Binary encoding for the Unicode world
Permalink
Failed to load latest commit information.
README.md condensed javascript encoder and decoder Nov 3, 2014

README.md

Offset248

Offset248 is a technique for encoding binary to text that can be easily copied and pasted. Rather than encoding bytes to another base, Offset248 keeps the data in base 256 and simply renders the each byte into a unicode character.

Method

The character used for each byte is a standard unicode character offset by 248. So if you have a byte value of 0, you select the unicode character 248 ("ø").

For example, the Wikidata favicon (101 bytes) encodes to:

ƁňņĿąĂĒĂøøøąŁŀļŊøøøĈøøøĈĀþøøøėǫǷřøøøĤŁļĹŌŰǒśŘĐĖŘĞûƻŷŜĄĊīƖƑǮėżƹĂNJŞǶĿƹǠǪƛþƄĒĸčûžĮøøğźǟđǩĒąĤøøøøŁĽņļƦĺŘź

Benefits

  1. This offset was chosen because every character in the range 248-503 is recognized as a character and not a separator. Thus, when you print out the encoding, you can double click the text and the entire row will highlight. This makes for easy copy and pasting of data.

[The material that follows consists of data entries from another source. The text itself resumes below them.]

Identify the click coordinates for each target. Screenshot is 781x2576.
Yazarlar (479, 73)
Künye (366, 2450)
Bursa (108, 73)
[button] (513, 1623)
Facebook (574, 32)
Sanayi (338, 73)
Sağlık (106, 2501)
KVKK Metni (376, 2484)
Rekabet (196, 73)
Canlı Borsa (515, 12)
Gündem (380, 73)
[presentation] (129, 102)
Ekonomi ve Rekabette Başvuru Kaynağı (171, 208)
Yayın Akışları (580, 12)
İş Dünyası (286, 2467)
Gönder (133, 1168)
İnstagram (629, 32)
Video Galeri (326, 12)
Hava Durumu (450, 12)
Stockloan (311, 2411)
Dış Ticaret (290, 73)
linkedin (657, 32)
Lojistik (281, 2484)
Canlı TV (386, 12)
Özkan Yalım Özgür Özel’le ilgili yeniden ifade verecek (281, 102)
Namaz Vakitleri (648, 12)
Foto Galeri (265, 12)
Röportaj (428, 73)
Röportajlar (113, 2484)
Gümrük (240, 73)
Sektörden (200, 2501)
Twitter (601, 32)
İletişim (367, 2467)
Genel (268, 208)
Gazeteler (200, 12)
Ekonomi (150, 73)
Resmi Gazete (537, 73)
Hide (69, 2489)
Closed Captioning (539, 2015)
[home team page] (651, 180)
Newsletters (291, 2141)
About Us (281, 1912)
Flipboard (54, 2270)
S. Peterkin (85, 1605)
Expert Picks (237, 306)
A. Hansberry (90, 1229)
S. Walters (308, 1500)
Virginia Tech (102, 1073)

  2. The character length of the encoded string is the byte length of the binary data. This can be helpful when you are character constrained (like Twitter) rather than byte constrained and base64 or base58 encoding is too large.

  3. Encoders and decoders are super simple. No splitting bytes or bitwise operations. Just an integer offest.

Full Character Map

øùúûüýþÿĀāĂ㥹ĆćĈĉĊċČčĎďĐđĒēĔĕĖėĘęĚěĜĝĞğĠġĢģĤĥĦħĨĩĪīĬĭĮįİıIJijĴĵĶķĸĹĺĻļĽľĿŀŁłŃńŅņŇňʼnŊŋŌōŎŏŐőŒœŔŕŖŗŘřŚśŜŝŞşŠšŢţŤťŦŧŨũŪūŬŭŮůŰűŲųŴŵŶŷŸŹźŻżŽžſƀƁƂƃƄƅƆƇƈƉƊƋƌƍƎƏƐƑƒƓƔƕƖƗƘƙƚƛƜƝƞƟƠơƢƣƤƥƦƧƨƩƪƫƬƭƮƯưƱƲƳƴƵƶƷƸƹƺƻƼƽƾƿǀǁǂǃDŽDždžLJLjljNJNjnjǍǎǏǐǑǒǓǔǕǖǗǘǙǚǛǜǝǞǟǠǡǢǣǤǥǦǧǨǩǪǫǬǭǮǯǰDZDzdzǴǵǶǷ

Example Encoders/Decoders

Python

def encode(input):
    return u"".join(unichr(b + 248) for b in input) #use chr() for Python 3

def decode(input):
    return [ord(c) - 248 for c in input]

test = [1,3,3,7]
encoded = encode(test) #u"ùûûÿ"
decoded = decode(encoded)
print u"[1,3,3,7] => \"{}\", test={}".format(encoded, test == decoded)

Javascript

function encode(input) {
    for(var i = 0, output = ""; i < input.length; i++)
        output += String.fromCharCode(input[i] + 248);
    return output;
}

function decode(input) {
    for(var i = 0, output = []; i < input.length; i++)
        output.push(input.charCodeAt(i) - 248);
    return output;
}

var test = [1,3,3,7]; //can be Uint8Array, too
var encoded = encode(test); //"ùûûÿ"
var decoded = decode(encoded);
console.log("[1,3,3,7] => \"%s\", test=%s", encoded, test.toString() === decoded.toString());

Pull Requests Wanted! Add an encoder and decoder for your favorite language

License

All documentation and example code is released as public domain.